### DATA
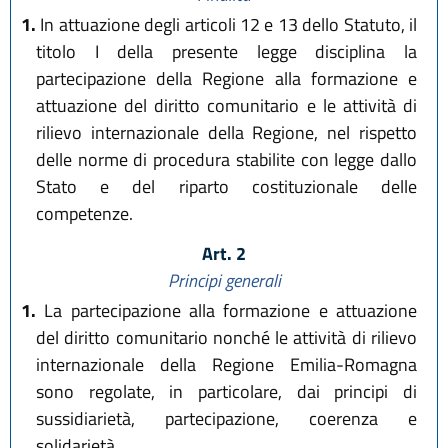
1.
In attuazione degli articoli 12 e 13 dello Statuto, il
titolo I della presente legge disciplina la
partecipazione della Regione alla formazione e
attuazione del diritto comunitario e le attività di
rilievo internazionale della Regione, nel rispetto
delle norme di procedura stabilite con legge dallo
Stato e del riparto costituzionale delle
competenze.
Art. 2
Principi generali
1.
La partecipazione alla formazione e attuazione
del diritto comunitario nonché le attività di rilievo
internazionale della Regione Emilia-Romagna
sono regolate, in particolare, dai principi di
sussidiarietà, partecipazione, coerenza e
solidarietà.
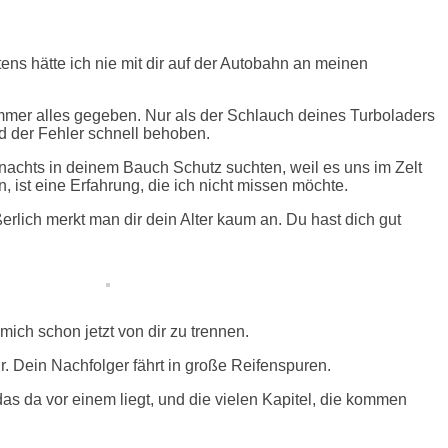
ns hätte ich nie mit dir auf der Autobahn an meinen
 immer alles gegeben. Nur als der Schlauch deines Turboladers
nd der Fehler schnell behoben.
nachts in deinem Bauch Schutz suchten, weil es uns im Zelt
, ist eine Erfahrung, die ich nicht missen möchte.
erlich merkt man dir dein Alter kaum an. Du hast dich gut
ich schon jetzt von dir zu trennen.
ir. Dein Nachfolger fährt in große Reifenspuren.
das da vor einem liegt, und die vielen Kapitel, die kommen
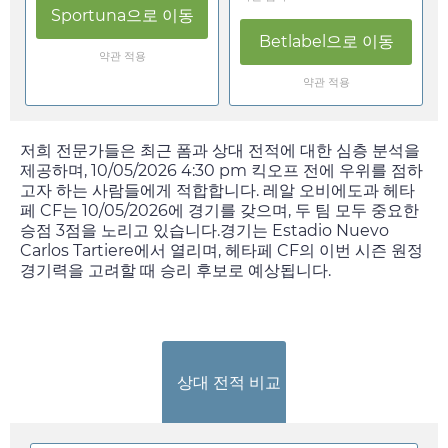
Sportuna
으로 이동
Betlabel
으로 이동
약관 적용
약관 적용
저희 전문가들은 최근 폼과 상대 전적에 대한 심층 분석을
제공하며,
10/05/2026 4:30 pm
킥오프 전에 우위를 점하
고자 하는 사람들에게 적합합니다. 레알 오비에도과 헤타
페 CF는
10/05/2026
에 경기를 갖으며, 두 팀 모두 중요한
승점 3점을 노리고 있습니다.경기는 Estadio Nuevo
Carlos Tartiere에서 열리며, 헤타페 CF의 이번 시즌 원정
경기력을 고려할 때 승리 후보로 예상됩니다.
상대 전적 비교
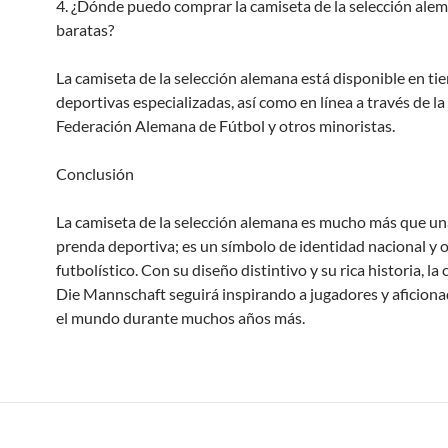
4. ¿Dónde puedo comprar la camiseta de la selección ale
baratas?
La camiseta de la selección alemana está disponible en ti
deportivas especializadas, así como en línea a través de la
Federación Alemana de Fútbol y otros minoristas.
Conclusión
La camiseta de la selección alemana es mucho más que un
prenda deportiva; es un símbolo de identidad nacional y o
futbolístico. Con su diseño distintivo y su rica historia, la
Die Mannschaft seguirá inspirando a jugadores y aficion
el mundo durante muchos años más.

### EXERCISE REQUIREMENTS
What lines in the entries contain "selección"? Report each one by copying it.

### REPLY TO THE EXERCISE
4. ¿Dónde puedo comprar la camiseta de la selección ale
La camiseta de la selección alemana está disponible en ti
La camiseta de la selección alemana es mucho más que un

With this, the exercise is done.